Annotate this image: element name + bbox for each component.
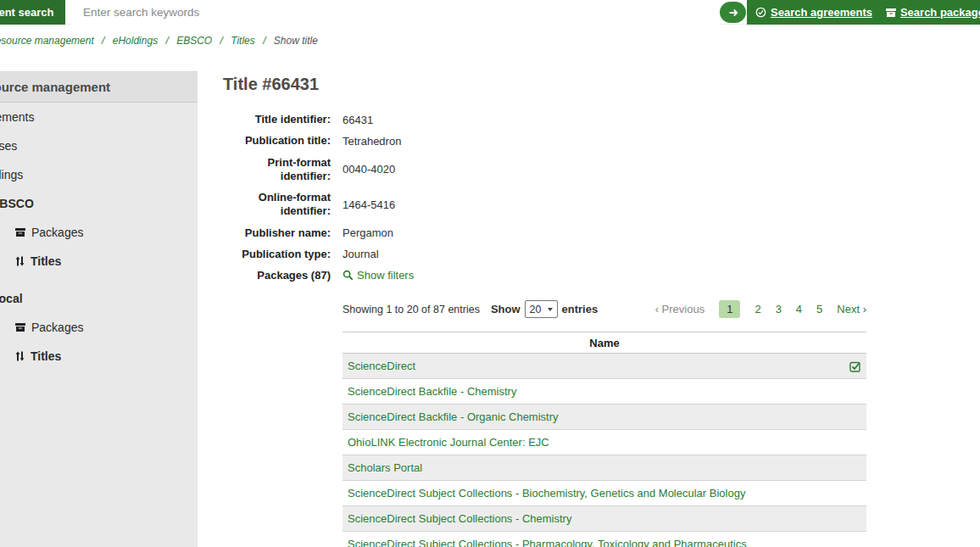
arrow-right-icon — [728, 8, 738, 18]
sidebar-item-label: Packages — [31, 226, 83, 239]
breadcrumb-separator: / — [165, 35, 168, 47]
package-link[interactable]: Scholars Portal — [348, 461, 422, 474]
field-publication-title: Publication title: Tetrahedron — [223, 134, 866, 148]
previous-page-button[interactable]: ‹ Previous — [655, 303, 705, 315]
search-packages-link[interactable]: Search packages — [886, 6, 980, 19]
page-button-4[interactable]: 4 — [796, 303, 802, 315]
breadcrumb-separator: / — [102, 35, 104, 47]
sort-icon — [15, 351, 25, 361]
search-agreements-link[interactable]: Search agreements — [755, 6, 872, 19]
table-row: ScienceDirect Subject Collections - Phar… — [342, 532, 866, 547]
field-label: Title identifier: — [223, 113, 331, 126]
sidebar-title: Resource management — [0, 72, 198, 103]
field-value: 1464-5416 — [342, 198, 395, 211]
sidebar-item-local[interactable]: Local — [0, 284, 198, 313]
page-size-value: 20 — [530, 304, 542, 315]
package-link[interactable]: ScienceDirect Subject Collections - Phar… — [348, 538, 747, 547]
page-size-group: Show 20 entries — [491, 300, 598, 318]
sidebar-item-ebsco-titles[interactable]: Titles — [0, 247, 198, 276]
field-label: Publication title: — [223, 134, 331, 148]
package-link[interactable]: ScienceDirect Subject Collections - Bioc… — [348, 487, 745, 500]
table-row: OhioLINK Electronic Journal Center: EJC — [342, 430, 866, 455]
circle-check-icon — [755, 7, 766, 18]
package-link[interactable]: ScienceDirect — [348, 360, 415, 372]
sidebar-item-ebsco[interactable]: EBSCO — [0, 189, 198, 218]
table-row: ScienceDirect Subject Collections - Chem… — [342, 506, 866, 532]
show-filters-link[interactable]: Show filters — [342, 269, 414, 282]
table-row: ScienceDirect Backfile - Organic Chemist… — [342, 405, 866, 430]
breadcrumb-resource-management[interactable]: Resource management — [0, 35, 94, 47]
sidebar-item-local-packages[interactable]: Packages — [0, 313, 198, 342]
table-row: Scholars Portal — [342, 455, 866, 481]
sidebar-item-label: eHoldings — [0, 168, 23, 181]
pagination-bar: Showing 1 to 20 of 87 entries Show 20 en… — [342, 300, 866, 318]
sidebar-item-label: Packages — [31, 321, 83, 334]
search-input[interactable] — [71, 0, 719, 25]
page-button-5[interactable]: 5 — [816, 303, 822, 315]
sidebar-item-label: EBSCO — [0, 197, 34, 210]
page-size-select[interactable]: 20 — [525, 300, 558, 318]
package-link[interactable]: ScienceDirect Subject Collections - Chem… — [348, 512, 571, 525]
field-value: 66431 — [342, 114, 373, 126]
entries-summary: Showing 1 to 20 of 87 entries — [342, 304, 480, 315]
field-label: Publication type: — [223, 248, 331, 261]
field-packages-count: Packages (87) Show filters — [223, 269, 866, 283]
next-page-button[interactable]: Next › — [837, 303, 866, 315]
breadcrumb-separator: / — [263, 35, 265, 47]
page-button-1[interactable]: 1 — [719, 300, 740, 318]
sidebar-item-licenses[interactable]: Licenses — [0, 131, 198, 160]
field-value: Tetrahedron — [342, 135, 401, 148]
package-link[interactable]: ScienceDirect Backfile - Chemistry — [348, 385, 516, 398]
top-search-bar: Agreement search Search agreements Searc… — [0, 0, 980, 25]
topbar-quick-links: Search agreements Search packages — [747, 0, 980, 25]
search-scope-button[interactable]: Agreement search — [0, 0, 65, 25]
field-print-identifier: Print-format identifier: 0040-4020 — [223, 156, 866, 184]
field-label: Publisher name: — [223, 226, 331, 240]
breadcrumb-ebsco[interactable]: EBSCO — [176, 35, 212, 47]
field-label: Online-format identifier: — [223, 191, 331, 219]
table-row: ScienceDirect — [342, 354, 866, 379]
sidebar-item-local-titles[interactable]: Titles — [0, 342, 198, 371]
field-value: 0040-4020 — [342, 163, 395, 176]
sidebar-item-ebsco-packages[interactable]: Packages — [0, 218, 198, 247]
field-publisher-name: Publisher name: Pergamon — [223, 226, 866, 240]
search-agreements-label: Search agreements — [771, 6, 872, 19]
breadcrumb-titles[interactable]: Titles — [231, 35, 255, 47]
search-submit-button[interactable] — [720, 2, 746, 23]
sidebar-item-label: Local — [0, 292, 23, 305]
field-title-identifier: Title identifier: 66431 — [223, 113, 866, 126]
page-button-3[interactable]: 3 — [776, 303, 782, 315]
field-publication-type: Publication type: Journal — [223, 248, 866, 261]
show-label: Show — [491, 303, 521, 315]
chevron-down-icon — [548, 308, 553, 311]
sidebar-item-label: Licenses — [0, 139, 17, 153]
field-value: Pergamon — [342, 226, 393, 239]
breadcrumb-eholdings[interactable]: eHoldings — [113, 35, 158, 47]
package-icon — [886, 8, 896, 18]
show-filters-label: Show filters — [357, 269, 414, 282]
field-label: Print-format identifier: — [223, 156, 331, 184]
field-online-identifier: Online-format identifier: 1464-5416 — [223, 191, 866, 219]
sidebar-item-label: Agreements — [0, 110, 34, 124]
breadcrumb-show-title: Show title — [274, 35, 318, 47]
checkbox-checked-icon — [849, 360, 861, 372]
sidebar: Resource management Agreements Licenses … — [0, 71, 198, 547]
field-label: Packages (87) — [223, 269, 331, 282]
page-title: Title #66431 — [223, 75, 319, 94]
table-row: ScienceDirect Subject Collections - Bioc… — [342, 481, 866, 506]
page-button-2[interactable]: 2 — [754, 303, 760, 315]
package-link[interactable]: ScienceDirect Backfile - Organic Chemist… — [348, 410, 559, 423]
package-link[interactable]: OhioLINK Electronic Journal Center: EJC — [348, 436, 549, 449]
breadcrumb: Resource management / eHoldings / EBSCO … — [0, 35, 318, 47]
box-icon — [15, 227, 25, 237]
packages-table-header: Name — [342, 332, 866, 354]
entries-label: entries — [562, 303, 599, 315]
sidebar-item-eholdings[interactable]: eHoldings — [0, 160, 198, 189]
sidebar-item-label: Titles — [31, 254, 61, 268]
sidebar-item-label: Titles — [31, 349, 61, 363]
search-packages-label: Search packages — [900, 6, 980, 19]
sidebar-item-agreements[interactable]: Agreements — [0, 103, 198, 131]
field-value: Journal — [342, 248, 379, 260]
table-row: ScienceDirect Backfile - Chemistry — [342, 379, 866, 405]
sort-icon — [15, 256, 25, 266]
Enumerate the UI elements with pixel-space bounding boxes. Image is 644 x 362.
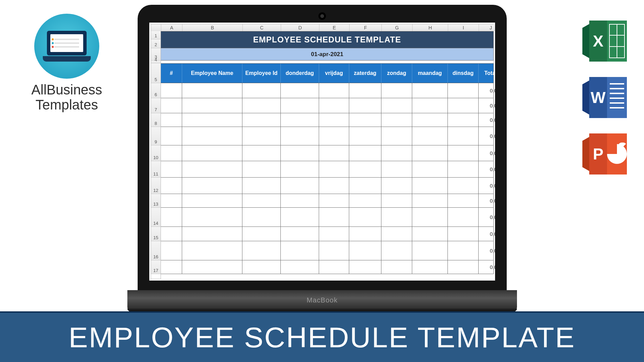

★ ★ ★ ★ ★

[Task to carry out]:
For this exercise, retype the data above exactly and skip every image.

[Written reply]:
Annotate this image: element name + bbox for each component.
arrow-right-icon — [728, 8, 738, 18]
sidebar-item-label: Packages — [31, 226, 83, 239]
breadcrumb-separator: / — [165, 35, 168, 47]
package-link[interactable]: Scholars Portal — [348, 461, 422, 474]
field-publication-title: Publication title: Tetrahedron — [223, 134, 866, 148]
previous-page-button[interactable]: ‹ Previous — [655, 303, 705, 315]
search-packages-link[interactable]: Search packages — [886, 6, 980, 19]
page-button-4[interactable]: 4 — [796, 303, 802, 315]
breadcrumb-separator: / — [102, 35, 104, 47]
sort-icon — [15, 351, 25, 361]
search-agreements-link[interactable]: Search agreements — [755, 6, 872, 19]
table-row: ScienceDirect Subject Collections - Phar… — [342, 532, 866, 547]
field-label: Title identifier: — [223, 113, 331, 126]
sidebar-title: Resource management — [0, 72, 198, 103]
field-value: 1464-5416 — [342, 198, 395, 211]
sidebar-item-local[interactable]: Local — [0, 284, 198, 313]
page-size-value: 20 — [530, 304, 542, 315]
package-link[interactable]: ScienceDirect Subject Collections - Phar… — [348, 538, 747, 547]
page-size-group: Show 20 entries — [491, 300, 598, 318]
sidebar-item-ebsco-titles[interactable]: Titles — [0, 247, 198, 276]
field-label: Publication title: — [223, 134, 331, 148]
package-link[interactable]: ScienceDirect Subject Collections - Bioc… — [348, 487, 745, 500]
table-row: OhioLINK Electronic Journal Center: EJC — [342, 430, 866, 455]
circle-check-icon — [755, 7, 766, 18]
package-link[interactable]: ScienceDirect — [348, 360, 415, 372]
sidebar-item-ebsco[interactable]: EBSCO — [0, 189, 198, 218]
table-row: ScienceDirect Subject Collections - Chem… — [342, 506, 866, 532]
show-filters-link[interactable]: Show filters — [342, 269, 414, 282]
table-row: ScienceDirect Backfile - Organic Chemist… — [342, 405, 866, 430]
breadcrumb-resource-management[interactable]: Resource management — [0, 35, 94, 47]
sidebar-item-local-packages[interactable]: Packages — [0, 313, 198, 342]
table-row: Scholars Portal — [342, 455, 866, 481]
sidebar-item-label: eHoldings — [0, 168, 23, 181]
pagination-bar: Showing 1 to 20 of 87 entries Show 20 en… — [342, 300, 866, 318]
sidebar-item-label: Packages — [31, 321, 83, 334]
search-input[interactable] — [71, 0, 719, 25]
page-button-5[interactable]: 5 — [816, 303, 822, 315]
sidebar-item-label: EBSCO — [0, 197, 34, 210]
page-size-select[interactable]: 20 — [525, 300, 558, 318]
package-link[interactable]: ScienceDirect Subject Collections - Chem… — [348, 512, 571, 525]
field-value: 66431 — [342, 114, 373, 126]
entries-summary: Showing 1 to 20 of 87 entries — [342, 304, 480, 315]
field-label: Publication type: — [223, 248, 331, 261]
field-packages-count: Packages (87) Show filters — [223, 269, 866, 283]
next-page-button[interactable]: Next › — [837, 303, 866, 315]
breadcrumb-separator: / — [263, 35, 265, 47]
page-button-1[interactable]: 1 — [719, 300, 740, 318]
sidebar-item-licenses[interactable]: Licenses — [0, 131, 198, 160]
field-value: Tetrahedron — [342, 135, 401, 148]
package-link[interactable]: ScienceDirect Backfile - Chemistry — [348, 385, 516, 398]
top-search-bar: Agreement search Search agreements Searc… — [0, 0, 980, 25]
topbar-quick-links: Search agreements Search packages — [747, 0, 980, 25]
search-scope-button[interactable]: Agreement search — [0, 0, 65, 25]
field-print-identifier: Print-format identifier: 0040-4020 — [223, 156, 866, 184]
field-label: Publisher name: — [223, 226, 331, 240]
breadcrumb-ebsco[interactable]: EBSCO — [176, 35, 212, 47]
field-label: Online-format identifier: — [223, 191, 331, 219]
table-row: ScienceDirect — [342, 354, 866, 379]
sidebar-item-local-titles[interactable]: Titles — [0, 342, 198, 371]
field-value: 0040-4020 — [342, 163, 395, 176]
sidebar-item-ebsco-packages[interactable]: Packages — [0, 218, 198, 247]
field-publisher-name: Publisher name: Pergamon — [223, 226, 866, 240]
search-agreements-label: Search agreements — [771, 6, 872, 19]
breadcrumb-titles[interactable]: Titles — [231, 35, 255, 47]
search-submit-button[interactable] — [720, 2, 746, 23]
sidebar-item-label: Local — [0, 292, 23, 305]
field-title-identifier: Title identifier: 66431 — [223, 113, 866, 126]
page-button-3[interactable]: 3 — [776, 303, 782, 315]
field-publication-type: Publication type: Journal — [223, 248, 866, 261]
show-label: Show — [491, 303, 521, 315]
chevron-down-icon — [548, 308, 553, 311]
sidebar-item-label: Licenses — [0, 139, 17, 153]
field-value: Pergamon — [342, 226, 393, 239]
breadcrumb-eholdings[interactable]: eHoldings — [113, 35, 158, 47]
package-icon — [886, 8, 896, 18]
show-filters-label: Show filters — [357, 269, 414, 282]
field-label: Print-format identifier: — [223, 156, 331, 184]
field-online-identifier: Online-format identifier: 1464-5416 — [223, 191, 866, 219]
sidebar-item-label: Agreements — [0, 110, 34, 124]
breadcrumb-show-title: Show title — [274, 35, 318, 47]
checkbox-checked-icon — [849, 360, 861, 372]
sidebar: Resource management Agreements Licenses … — [0, 71, 198, 547]
field-label: Packages (87) — [223, 269, 331, 282]
page-title: Title #66431 — [223, 75, 319, 94]
table-row: ScienceDirect Subject Collections - Bioc… — [342, 481, 866, 506]
page-button-2[interactable]: 2 — [754, 303, 760, 315]
package-link[interactable]: ScienceDirect Backfile - Organic Chemist… — [348, 410, 559, 423]
package-link[interactable]: OhioLINK Electronic Journal Center: EJC — [348, 436, 549, 449]
breadcrumb: Resource management / eHoldings / EBSCO … — [0, 35, 318, 47]
box-icon — [15, 227, 25, 237]
packages-table-header: Name — [342, 332, 866, 354]
entries-label: entries — [562, 303, 599, 315]
sidebar-item-eholdings[interactable]: eHoldings — [0, 160, 198, 189]
sidebar-item-label: Titles — [31, 254, 61, 268]
sidebar-item-label: Titles — [31, 349, 61, 363]
search-packages-label: Search packages — [900, 6, 980, 19]
sidebar-item-agreements[interactable]: Agreements — [0, 103, 198, 131]
field-value: Journal — [342, 248, 379, 260]
table-row: ScienceDirect Backfile - Chemistry — [342, 379, 866, 405]
sort-icon — [15, 256, 25, 266]
Enumerate the UI elements with pixel-space bounding boxes. Image is 644 x 362.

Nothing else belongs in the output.